Many high IQ societies don’t use the cognitive assessment tools that Clinical Psychologists use (like the Wechsler tests, or the Stanford Binet). Mensa for example use the Cattell which is not widely accepted as a valid test of IQ and has relatively low correlation with the standardised tests I mentioned. This test has a completely different scoring system, with a standard deviation of 24 points. This makes the highs look higher and the lows look lower, and it seems it is popular amongst high IQ societies because it is cheap to administer and pleasing to their members as it gives nice high numbers (you can also practise for it by doing the same kind of puzzles). It is also a good income generator for them. On this test a standard IQ score of 130 (achieved by that top 2.28% I mentioned earlier) would be a score of 148 – a higher number, but still designed to indicate the same level of ability (a score in the top 2.28%) – and a score of 145 on a standard test (achieved by the top 0.03% of the population) would be a score of 172.
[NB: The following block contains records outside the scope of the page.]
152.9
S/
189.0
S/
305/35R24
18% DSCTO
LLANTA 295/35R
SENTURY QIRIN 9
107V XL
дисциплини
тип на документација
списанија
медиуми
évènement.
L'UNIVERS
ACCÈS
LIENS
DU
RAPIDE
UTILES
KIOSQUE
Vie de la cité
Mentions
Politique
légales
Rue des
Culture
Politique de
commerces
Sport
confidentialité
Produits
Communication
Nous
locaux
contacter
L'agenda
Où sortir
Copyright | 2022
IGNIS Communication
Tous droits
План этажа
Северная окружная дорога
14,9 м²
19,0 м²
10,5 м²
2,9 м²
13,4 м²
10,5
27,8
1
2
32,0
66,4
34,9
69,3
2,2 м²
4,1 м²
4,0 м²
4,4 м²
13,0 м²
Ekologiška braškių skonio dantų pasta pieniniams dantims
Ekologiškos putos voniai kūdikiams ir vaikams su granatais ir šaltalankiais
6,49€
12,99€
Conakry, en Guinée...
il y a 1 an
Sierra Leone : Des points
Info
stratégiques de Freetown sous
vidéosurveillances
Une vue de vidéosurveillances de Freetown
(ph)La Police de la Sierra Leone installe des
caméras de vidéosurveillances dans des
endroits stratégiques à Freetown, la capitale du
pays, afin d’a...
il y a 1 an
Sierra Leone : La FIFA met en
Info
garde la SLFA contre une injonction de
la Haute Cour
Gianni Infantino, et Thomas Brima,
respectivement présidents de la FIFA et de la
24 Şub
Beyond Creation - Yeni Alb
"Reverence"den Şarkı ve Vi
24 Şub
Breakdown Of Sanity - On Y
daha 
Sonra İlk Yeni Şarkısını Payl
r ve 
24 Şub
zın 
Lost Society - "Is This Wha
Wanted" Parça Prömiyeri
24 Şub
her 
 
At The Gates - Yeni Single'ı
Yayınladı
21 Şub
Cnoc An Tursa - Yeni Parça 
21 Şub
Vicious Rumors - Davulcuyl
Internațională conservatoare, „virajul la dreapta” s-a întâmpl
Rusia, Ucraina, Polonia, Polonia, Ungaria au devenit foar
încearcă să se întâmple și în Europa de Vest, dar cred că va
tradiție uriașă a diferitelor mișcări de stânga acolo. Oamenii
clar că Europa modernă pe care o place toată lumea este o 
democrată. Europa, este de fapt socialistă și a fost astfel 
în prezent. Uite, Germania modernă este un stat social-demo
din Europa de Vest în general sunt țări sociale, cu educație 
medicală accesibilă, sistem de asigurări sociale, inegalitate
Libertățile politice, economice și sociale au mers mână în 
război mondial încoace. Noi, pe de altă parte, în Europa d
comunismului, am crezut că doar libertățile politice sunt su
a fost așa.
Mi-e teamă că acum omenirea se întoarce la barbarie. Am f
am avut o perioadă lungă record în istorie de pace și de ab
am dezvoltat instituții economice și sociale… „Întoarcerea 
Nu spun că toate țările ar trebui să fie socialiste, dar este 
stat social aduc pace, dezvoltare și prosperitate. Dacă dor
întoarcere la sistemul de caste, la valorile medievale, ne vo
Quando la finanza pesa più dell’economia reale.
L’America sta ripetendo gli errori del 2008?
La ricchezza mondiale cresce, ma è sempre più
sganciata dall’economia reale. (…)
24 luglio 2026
So those published scores of 162 are high, but statistically we’d expect 3 in every ten thousand people to score over 170 on that scoring system – and simple multiplication tells us that across the population of the UK we’d expect there to be 18,000 people with that level of ability – whilst the error of measurement in that range must be enormous. In fact, we can say little about their IQ beyond “it is above 130 on a standardised test” due to the confidence intervals being very wide. To differentiate amongst super high ability people we would not only need a test that is able to be sufficiently granular at that ability range, we would have to norm it on representative samples of higher ability people studied in sufficient numbers to see what happens to the distribution as raw scores go up.
As to scores higher than Stephen Hawking or Einstein, that’s purely speculation. Neither of these two people have done comparable IQ tests, and the norms change year by year. Plus people can be brilliant at some things and less good at others, and there is not a perfect relationship between IQ and ‘intelligence’ let alone IQ predicting who will be a “genius” and increase the boundaries of current knowledge.
I’ll leave the last word to Stephen Hawking, when asked what his IQ was by the New York Times:
“I have no idea. People who boast about their I.Q. are losers”.